Screenshot grounding data:
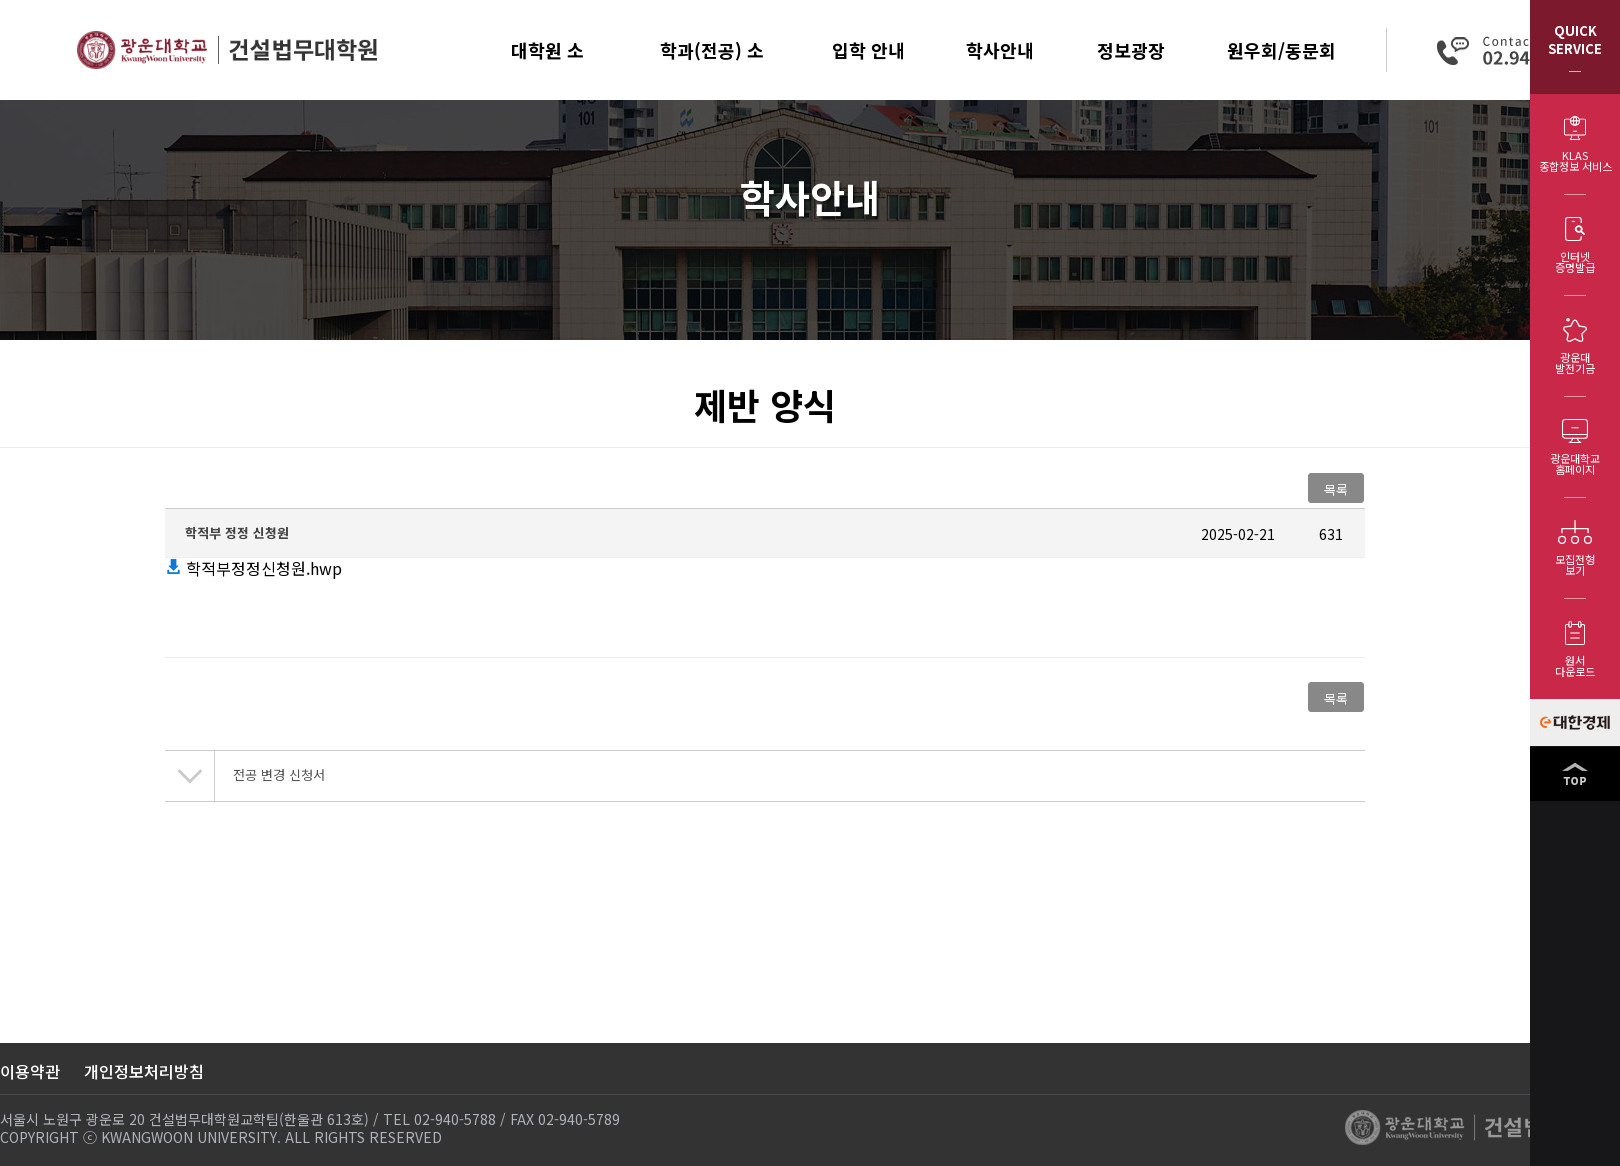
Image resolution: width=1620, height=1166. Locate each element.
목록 (1336, 489)
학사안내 (1000, 50)
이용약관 (30, 1071)
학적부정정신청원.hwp (253, 568)
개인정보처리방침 (144, 1071)
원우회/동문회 (1281, 50)
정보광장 (1131, 50)
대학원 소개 (547, 68)
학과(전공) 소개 (712, 68)
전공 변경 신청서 (279, 774)
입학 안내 (868, 50)
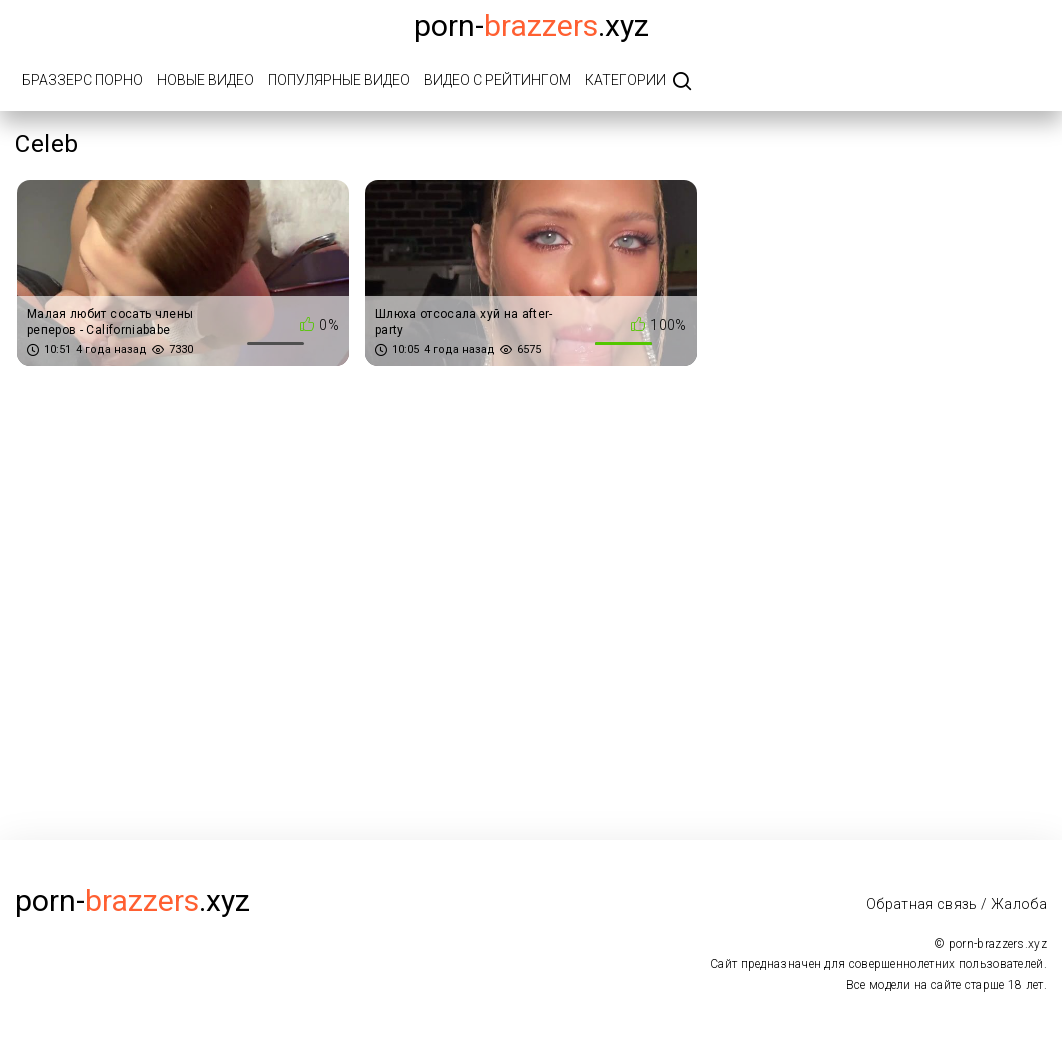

PROBLEM REQUIREMENTS:
Give the data above again exactly. Leave the pictures out.

SOLUTION FOR THIS EXERCISE:
Image resolution: width=1620, height=1166. Locate each element.
목록 (1336, 489)
학사안내 (1000, 50)
이용약관 (30, 1071)
학적부정정신청원.hwp (253, 568)
개인정보처리방침 (144, 1071)
원우회/동문회 (1281, 50)
정보광장 (1131, 50)
대학원 소개 (547, 68)
학과(전공) 소개 (712, 68)
전공 변경 신청서 (279, 774)
입학 안내 (868, 50)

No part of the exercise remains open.